* [WHAT THE EXERCISE ASKS]
Write the records out again without change. Leave the pictures behind.

Stored data entries
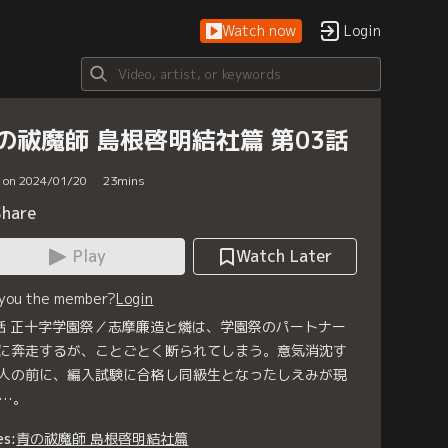
Watch now
Login
の祓魔師 島根啓明結社篇 第03話
d on 2024/01/20
23
mins
Share
Play
Watch Later
 you the member?
Login
話 正十字学園祭／志摩廉造と燐は、学園祭のパートナー
に奔走するが、ことごとく断られてしまう。意気消沈す
人の前に、編入試験に合格し同級生となったしえみが現
…。
es:
青の祓魔師 島根啓明結社篇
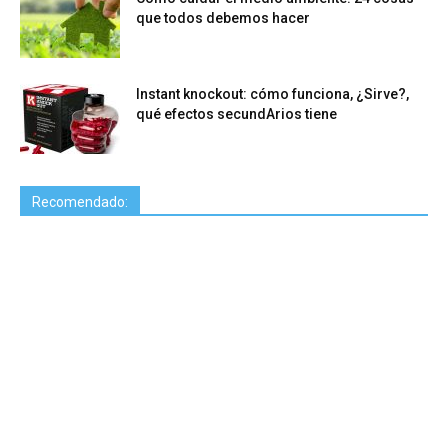
que todos debemos hacer
Instant knockout: cómo funciona, ¿Sirve?,
qué efectos secundArios tiene
Recomendado:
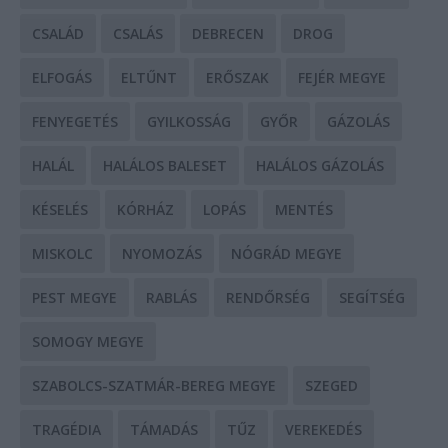
CSALÁD
CSALÁS
DEBRECEN
DROG
ELFOGÁS
ELTŰNT
ERŐSZAK
FEJÉR MEGYE
FENYEGETÉS
GYILKOSSÁG
GYŐR
GÁZOLÁS
HALÁL
HALÁLOS BALESET
HALÁLOS GÁZOLÁS
KÉSELÉS
KÓRHÁZ
LOPÁS
MENTÉS
MISKOLC
NYOMOZÁS
NÓGRÁD MEGYE
PEST MEGYE
RABLÁS
RENDŐRSÉG
SEGÍTSÉG
SOMOGY MEGYE
SZABOLCS-SZATMÁR-BEREG MEGYE
SZEGED
TRAGÉDIA
TÁMADÁS
TŰZ
VEREKEDÉS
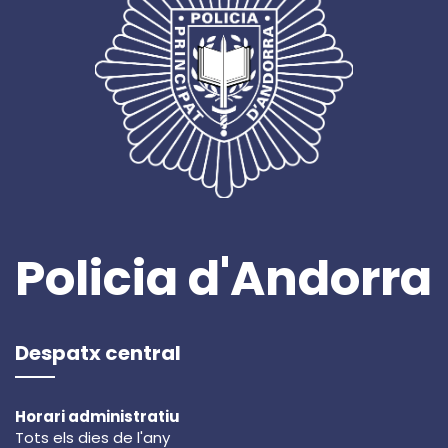
Policia d'Andorra
Despatx central
Horari administratiu
Tots els dies de l'any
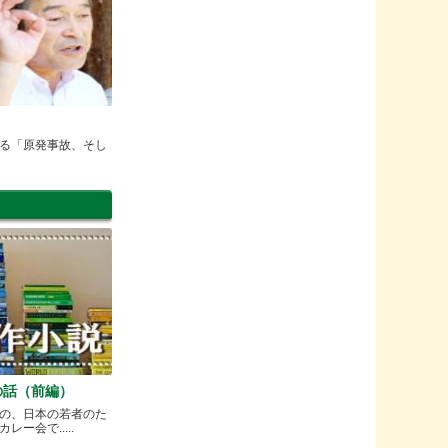
る「原発事故、そし
の話（前編）
の、日本の若者のた
ー会で.....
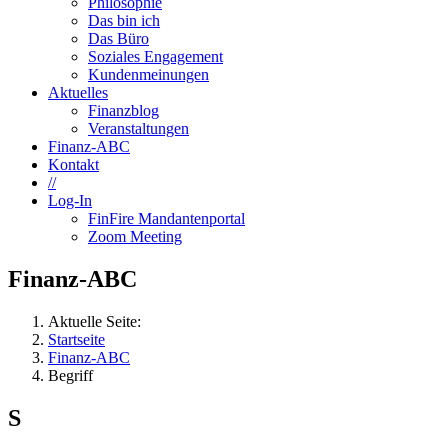
Philosophie
Das bin ich
Das Büro
Soziales Engagement
Kundenmeinungen
Aktuelles
Finanzblog
Veranstaltungen
Finanz-ABC
Kontakt
//
Log-In
FinFire Mandantenportal
Zoom Meeting
Finanz-ABC
Aktuelle Seite:
Startseite
Finanz-ABC
Begriff
S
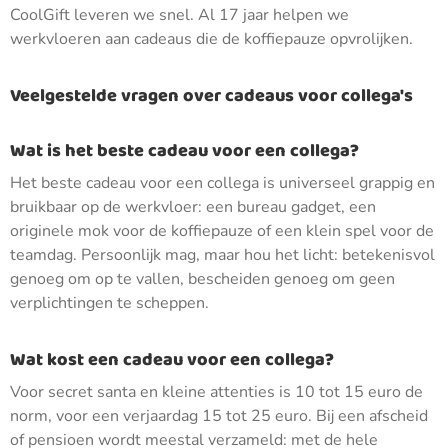
CoolGift leveren we snel. Al 17 jaar helpen we
werkvloeren aan cadeaus die de koffiepauze opvrolijken.
Veelgestelde vragen over cadeaus voor collega's
Wat is het beste cadeau voor een collega?
Het beste cadeau voor een collega is universeel grappig en
bruikbaar op de werkvloer: een bureau gadget, een
originele mok voor de koffiepauze of een klein spel voor de
teamdag. Persoonlijk mag, maar hou het licht: betekenisvol
genoeg om op te vallen, bescheiden genoeg om geen
verplichtingen te scheppen.
Wat kost een cadeau voor een collega?
Voor secret santa en kleine attenties is 10 tot 15 euro de
norm, voor een verjaardag 15 tot 25 euro. Bij een afscheid
of pensioen wordt meestal verzameld: met de hele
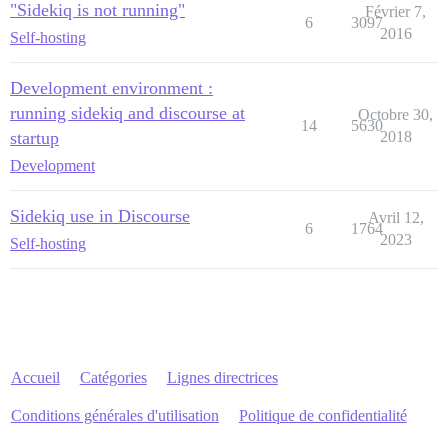
"Sidekiq is not running"
Février 7,
6
3097
2016
Self-hosting
Development environment :
running sidekiq and discourse at
Octobre 30,
14
5630
startup
2018
Development
Sidekiq use in Discourse
Avril 12,
6
1764
2023
Self-hosting
Accueil
Catégories
Lignes directrices
Conditions générales d'utilisation
Politique de confidentialité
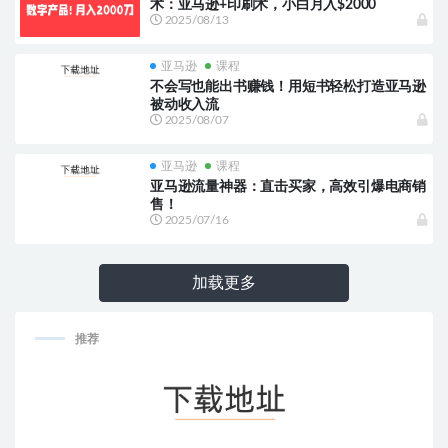
术：亚马逊+印刷术，小白月入$2000
2025/08/13
亚马逊
课程
不会写也能出书赚钱！用短书轻松打造亚马逊
被动收入流
2025/08/07
亚马逊
课程
亚马逊流量神器：直击买家，高效引爆电商销
售！
2025/07/16
加载更多
推荐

* [OUTPUT FOR THIS EXERCISE]
Watch now
Login
の祓魔師 島根啓明結社篇 第03話
d on 2024/01/20
23
mins
Share
Play
Watch Later
 you the member?
Login
話 正十字学園祭／志摩廉造と燐は、学園祭のパートナー
に奔走するが、ことごとく断られてしまう。意気消沈す
人の前に、編入試験に合格し同級生となったしえみが現
…。
es:
青の祓魔師 島根啓明結社篇
que todos debemos hacer
Instant knockout: cómo funciona, ¿Sirve?,
qué efectos secundArios tiene
Recomendado:
CSALÁD
CSALÁS
DEBRECEN
DROG
ELFOGÁS
ELTŰNT
ERŐSZAK
FEJÉR MEGYE
FENYEGETÉS
GYILKOSSÁG
GYŐR
GÁZOLÁS
HALÁL
HALÁLOS BALESET
HALÁLOS GÁZOLÁS
KÉSELÉS
KÓRHÁZ
LOPÁS
MENTÉS
MISKOLC
NYOMOZÁS
NÓGRÁD MEGYE
PEST MEGYE
RABLÁS
RENDŐRSÉG
SEGÍTSÉG
SOMOGY MEGYE
SZABOLCS-SZATMÁR-BEREG MEGYE
SZEGED
TRAGÉDIA
TÁMADÁS
TŰZ
VEREKEDÉS
Policia d'Andorra
Despatx central
Horari administratiu
Tots els dies de l'any
る「原発事故、そし
の話（前編）
の、日本の若者のた
ー会で.....
Philosophie
Das bin ich
Das Büro
Soziales Engagement
Kundenmeinungen
Aktuelles
Finanzblog
Veranstaltungen
Finanz-ABC
Kontakt
//
Log-In
FinFire Mandantenportal
Zoom Meeting
Finanz-ABC
Aktuelle Seite:
Startseite
Finanz-ABC
Begriff
S
CoolGift leveren we snel. Al 17 jaar helpen we
werkvloeren aan cadeaus die de koffiepauze opvrolijken.
Veelgestelde vragen over cadeaus voor collega's
Wat is het beste cadeau voor een collega?
Het beste cadeau voor een collega is universeel grappig en
bruikbaar op de werkvloer: een bureau gadget, een
originele mok voor de koffiepauze of een klein spel voor de
teamdag. Persoonlijk mag, maar hou het licht: betekenisvol
genoeg om op te vallen, bescheiden genoeg om geen
verplichtingen te scheppen.
Wat kost een cadeau voor een collega?
Voor secret santa en kleine attenties is 10 tot 15 euro de
norm, voor een verjaardag 15 tot 25 euro. Bij een afscheid
of pensioen wordt meestal verzameld: met de hele
"Sidekiq is not running"
Février 7,
6
3097
2016
Self-hosting
Development environment :
running sidekiq and discourse at
Octobre 30,
14
5630
startup
2018
Development
Sidekiq use in Discourse
Avril 12,
6
1764
2023
Self-hosting
Accueil
Catégories
Lignes directrices
Conditions générales d'utilisation
Politique de confidentialité
术：亚马逊+印刷术，小白月入$2000
2025/08/13
亚马逊
课程
不会写也能出书赚钱！用短书轻松打造亚马逊
被动收入流
2025/08/07
亚马逊
课程
亚马逊流量神器：直击买家，高效引爆电商销
售！
2025/07/16
加载更多
推荐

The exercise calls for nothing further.